9 side effects and important warnings of eating asparagus
1 – It may make mouth dry
Asparagus has valuable diuretic properties, and this is the reason why it may cause frequent urination, leading to dehydration and, as a consequence, it makes mouth dry.
2 – It may cause costiveness
Now you may wonder: “Isn’t asparagus packed with fiber and prebiotic helpful in preventing costiveness?” Just because asparagus is extremely loaded with fiber it may cause costiveness.
100 gr of asparagus contain 2.1% fiber which is 8% of the recommended daily dose. If you eat excessive fiber it absorbs too much water and makes faeces harder and difficult to expel. It may result in constipation, cramps and abdominal ache. It is advisable to drink more water if you eat fiber-rich foods like asparagus.
3 – Not recommended in case of edema
In case of edema caused by heart or kidney diseases, it is strongly unadvisable to eat asparagus. Even though it has highly diuretic properties and is then helpful in draining excessive fluids, research suggests this veggie may prove harmful for people suffering from heart or kidney failure. It is then advisable to seek medical advice before adding asparagus to your daily diet.
4 – May cause allergies
This risk gets higher in people who are already allergic to other veggies, such as onions, garlic and chive. Eating asparagus may cause several allergic reactions:
- allergic conjunctivitis (itching, redness, eye swelling);
- allergic rhinitis;
- hacking cough;
- urticaria and dermatitis – skin rash, itching and redness;
- disorientation and dizziness;
5 – Flatulence
Foods rich in carbs and fiber, like asparagus, may cause excessive gas in the digestive tract. Asparagus is rich in raffinose – a trisaccharide composed of galactose, glucose, and fructose. Human body doesn’t have the enzymes necessary to digest these saccharides, which ferment and make gas, causing such annoying symptoms as eructation and flatulence.

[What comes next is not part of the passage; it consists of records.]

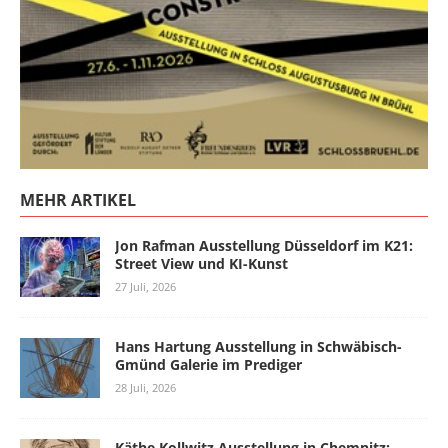
MEHR ARTIKEL
Jon Rafman Ausstellung Düsseldorf im K21:
Street View und KI-Kunst
27 Juli, 2026
Hans Hartung Ausstellung in Schwäbisch-
Gmünd Galerie im Prediger
28 Juli, 2026
Käthe Kollwitz Ausstellung in Chemnitz:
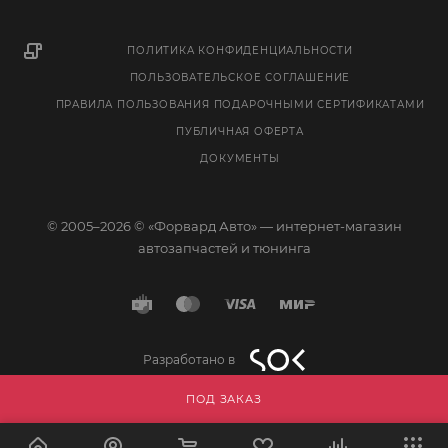
ПОЛИТИКА КОНФИДЕНЦИАЛЬНОСТИ
ПОЛЬЗОВАТЕЛЬСКОЕ СОГЛАШЕНИЕ
ПРАВИЛА ПОЛЬЗОВАНИЯ ПОДАРОЧНЫМИ СЕРТИФИКАТАМИ
ПУБЛИЧНАЯ ОФЕРТА
ДОКУМЕНТЫ
© 2005–2026 © «Форвард Авто» — интернет-магазин
автозапчастей и тюнинга
Разработано в
ПОД ЗАКАЗ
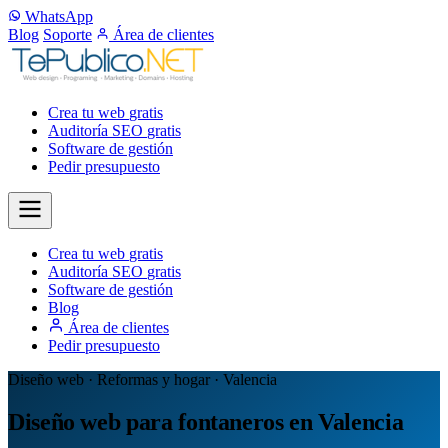
WhatsApp
Blog
Soporte
Área de clientes
Crea tu web
gratis
Auditoría SEO
gratis
Software de gestión
Pedir presupuesto
Crea tu web
gratis
Auditoría SEO
gratis
Software de gestión
Blog
Área de clientes
Pedir presupuesto
Diseño web · Reformas y hogar · Valencia
Diseño web para fontaneros en Valencia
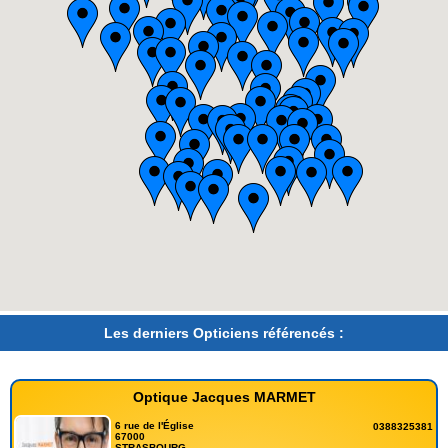
Les derniers Opticiens référencés :
Optique Jacques MARMET
6 rue de l'Église
0388325381
67000
STRASBOURG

6 – They interact with antihypertensive drugs
Asparagus is known as it equilibrates blood pressure levels. Yet, if you already are on antihypertensive drugs, eating asparagus may boost their effect and that may lead to excessive blood pressure drop.
7 – They interact with diuretic drugs
As with antihypertensive drugs, and being highly diuretic themselves, asparagus may boost the effect of diuretic drugs.
8 – Inadvisable during pregnancy and breast-feeding
The excessive consumption of asparagus, rich in phytoestrogens, is inadvisable during pregnancy and breast-feeding, because it may alter the hormonal balance. It is not by chance asparagus extract is used as a contraceptive. If you are pregnant, it is important to seek medical advice before adding this veggie to your daily diet.
9 – They interact with blood-thinning drugs
Asparagus is rich in vitamin K, which is significantly important in blood clotting processes. For this reason, asparagus should be avoided by people taking blood-thinners such as Coumadin (warfarin).
As with any other food, common sense and moderation are essential to fully benefit from asparagus properties and limit the risks of its side effects.